Let’s say you have a professor whose classroom performance seems to be slipping. Her student evaluations are conspicuously lower than they’ve been over time, students are starting to complain, and there’s no immediately-obvious cause. This is someone who has done well in the recent past, so you know the ability is there, but things just aren’t clicking now.
What do you do?
My new favorite technique involves asking the struggling professor if she would accept a constructive peer observation, on the strict condition -- in writing -- that the observer NOT report back to anyone in administration as to what she saw or recommended. All I want to know is that someone was hired, so we can process the observation stipend. If there’s a yes, then we discuss who might be a good peer observer. We usually try to find a respected senior professor who isn’t too close to the administration.

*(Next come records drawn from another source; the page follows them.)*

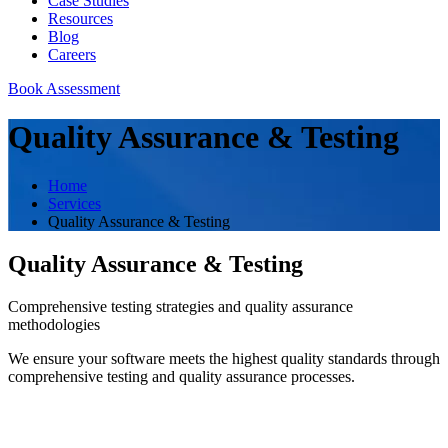
Case Studies
Resources
Blog
Careers
Book Assessment
Quality Assurance & Testing
Home
Services
Quality Assurance & Testing
Quality Assurance & Testing
Comprehensive testing strategies and quality assurance
methodologies
We ensure your software meets the highest quality standards through
comprehensive testing and quality assurance processes.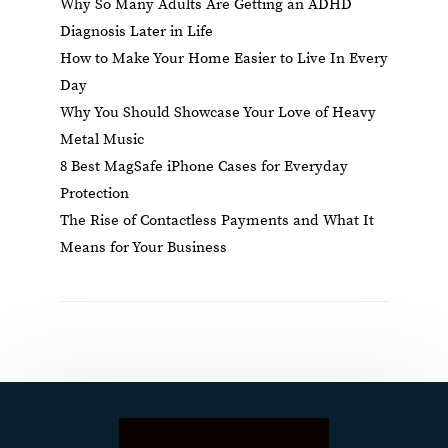
Why So Many Adults Are Getting an ADHD
Diagnosis Later in Life
How to Make Your Home Easier to Live In Every
Day
Why You Should Showcase Your Love of Heavy
Metal Music
8 Best MagSafe iPhone Cases for Everyday
Protection
The Rise of Contactless Payments and What It
Means for Your Business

So far, this technique has worked remarkably well.
In a perfect world, the usual dean’s observation would do the trick. But it’s hard -- and any teacher should know this -- to use the same instrument for both evaluation and improvement. (That’s the classic dilemma of grading, but it holds here, too.) When you’re being evaluated, you tend to put your best foot forward; when you’re trying to improve, you highlight the trouble spots. Formally separating the two allows for unpunished candor, which is the prerequisite to real improvement.
In the better cases, I’ve seen significant improvement after a visit or two. Anyone can fall into a slump, and sometimes it helps to have someone both competent and sympathetic to point out if you’ve developed a bad habit. (“Y’know, you were a little quick to cut that student off...”) When the visit gets the professor back on track, everybody wins. The struggling professor is back on track, the mentor feels respected and important, and the administration doesn’t have to do anything sticky. And if multiple visits don’t seem to help, well, at least we tried.
The fundamental requirement for this to work is a basic level of trust that you will actually honor the confidentiality you promised. Without that, you’re sunk. But if you have the self-discipline not to ask -- even better, if you have decent rapport with some anti-administration senior faculty who are devoted teachers, since they make the best observers -- you can turn a potentially ugly scenario into an easy win-win.
Wise and worldly readers, have you seen (or experienced) another effective way to help a professor in a teaching slump to get back on track?